We show how firms increase their use of the internal capital market when external capital markets are distressed, using precise information on both firm affiliation with a business group, transfers across affiliated firms, and the specific health of each firm’s bank(s). Firms in business groups share cash resources from affiliated firms and this activity increases when their bank(s) becomes distressed. This behavior is beneficial to firm survival. Diversification strengthens this mechanism by allowing some parts of the group to have excess cash when other parts of the group are cash constrained. Group affiliation may also allow firms to share collateral and/or debt capacity that could help alleviate financial constraints. As we show, firms with high borrowing capacity transfer funds to their group-affiliated cousins.
Italy provides our setting, which is unique because: 1) the financial and banking systems in Italy experienced a large negative shock; 2) business groups, our laboratory to explore internal capital markets, are prevalent; 3) firm-bank connections are observable (from the Italian Credit Register); and, 4) intra-group financial flows are also observable. No other study combines all of these features. Relying on them, we show that when an individual firm’s banking relationships become impaired, its internal capital market becomes more important.
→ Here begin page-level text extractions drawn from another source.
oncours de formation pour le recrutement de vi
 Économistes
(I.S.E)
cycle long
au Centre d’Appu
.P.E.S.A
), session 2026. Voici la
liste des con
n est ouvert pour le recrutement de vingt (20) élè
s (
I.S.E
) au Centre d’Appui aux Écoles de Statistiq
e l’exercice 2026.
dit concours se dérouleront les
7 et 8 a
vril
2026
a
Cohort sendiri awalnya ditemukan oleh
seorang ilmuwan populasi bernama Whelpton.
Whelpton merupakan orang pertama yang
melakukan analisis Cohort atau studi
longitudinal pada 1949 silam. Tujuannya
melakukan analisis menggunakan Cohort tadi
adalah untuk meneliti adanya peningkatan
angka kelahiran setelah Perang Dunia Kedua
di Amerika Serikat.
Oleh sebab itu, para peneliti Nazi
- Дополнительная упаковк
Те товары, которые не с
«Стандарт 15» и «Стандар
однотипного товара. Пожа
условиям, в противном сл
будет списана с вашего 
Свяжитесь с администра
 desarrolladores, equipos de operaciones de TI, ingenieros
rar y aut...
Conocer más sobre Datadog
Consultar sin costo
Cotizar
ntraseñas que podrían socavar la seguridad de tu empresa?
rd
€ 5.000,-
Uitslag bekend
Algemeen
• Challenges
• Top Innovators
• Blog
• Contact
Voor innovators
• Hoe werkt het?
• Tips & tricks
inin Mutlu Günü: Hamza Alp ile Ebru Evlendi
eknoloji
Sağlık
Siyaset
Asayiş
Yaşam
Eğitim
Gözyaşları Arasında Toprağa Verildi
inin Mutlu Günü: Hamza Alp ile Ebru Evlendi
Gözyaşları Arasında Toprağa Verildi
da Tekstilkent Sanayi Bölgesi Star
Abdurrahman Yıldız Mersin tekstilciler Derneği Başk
In our first set of results, we show that affiliation with business groups helps firms survive the downturn following the onset of the Euro Crisis. Consistent with internal capital markets helping drive these differences, we show that survival increases not only when a firm’s own fundamentals are stronger, but also when fundamentals of other group-affiliated firms are stronger. We then test how the health of a firm’s bank(s) affects its survival, conditional on fundamentals. We show that the effect of bank health is smaller for group-affiliated firms than for unaffiliated firms.
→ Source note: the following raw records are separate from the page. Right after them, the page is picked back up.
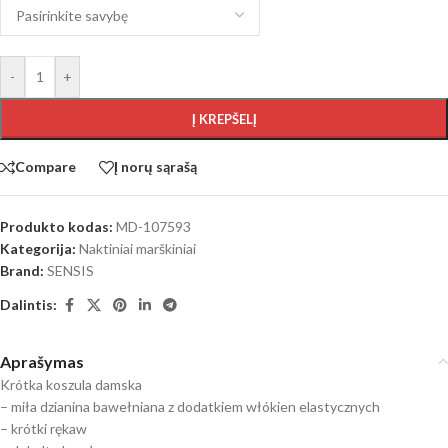
-
+
Į KREPŠELĮ
Compare
Į norų sąrašą
Produkto kodas:
MD-107593
Kategorija:
Naktiniai marškiniai
Brand:
SENSIS
Dalintis:
Aprašymas
Krótka koszula damska
– miła dzianina bawełniana z dodatkiem włókien elastycznych
– krótki rękaw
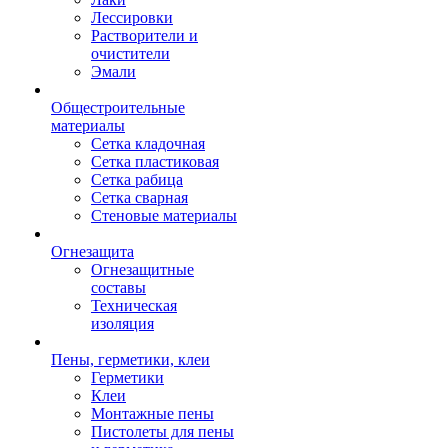
Лессировки
Растворители и
очистители
Эмали
Общестроительные
материалы
Сетка кладочная
Сетка пластиковая
Сетка рабица
Сетка сварная
Стеновые материалы
Огнезащита
Огнезащитные
составы
Техническая
изоляция
Пены, герметики, клеи
Герметики
Клеи
Монтажные пены
Пистолеты для пены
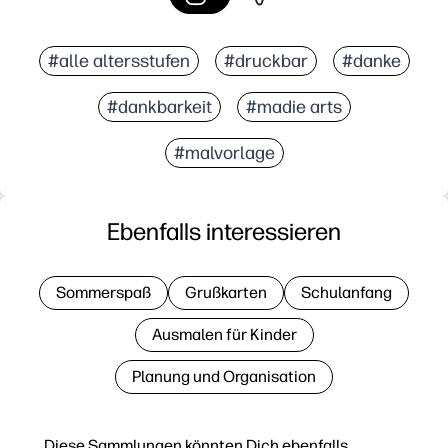
#alle altersstufen
#druckbar
#danke
#dankbarkeit
#madie arts
#malvorlage
Ebenfalls interessieren
Sommerspaß
Grußkarten
Schulanfang
Ausmalen für Kinder
Planung und Organisation
Diese Sammlungen könnten Dich ebenfalls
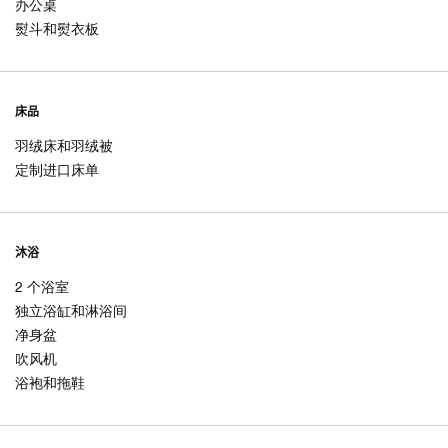
办公桌
熨斗和熨衣板
床品
羽绒床和羽绒被
定制进口床单
沐浴
2 个浴室
独立浴缸和淋浴间
净身盆
吹风机
浴袍和拖鞋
Because we can observe intra-group transfers, our second and key set of results verifies directly that group-affiliated firms substitute toward the internal capital market when external markets become distressed. First, intra-group capital flows from firms with high cash flow to those with low cash flow and also toward firms with high investment opportunities (proxied by sales growth). Consistent with efficient use of internal capital market, the effect on transfers of negative shocks to firm cash flow is greater for high sales firms. Second, after combining the firm-level data with data drawn from the Italian Credit Register, we link the use of internal capital markets to the relative distress of a firm’s own bank(s). In particular, we show that the internal capital flows are more pronounced among firms with more distressed banks. This is strong evidence that the internal capital substitutes in for the external markets when those markets are distressed.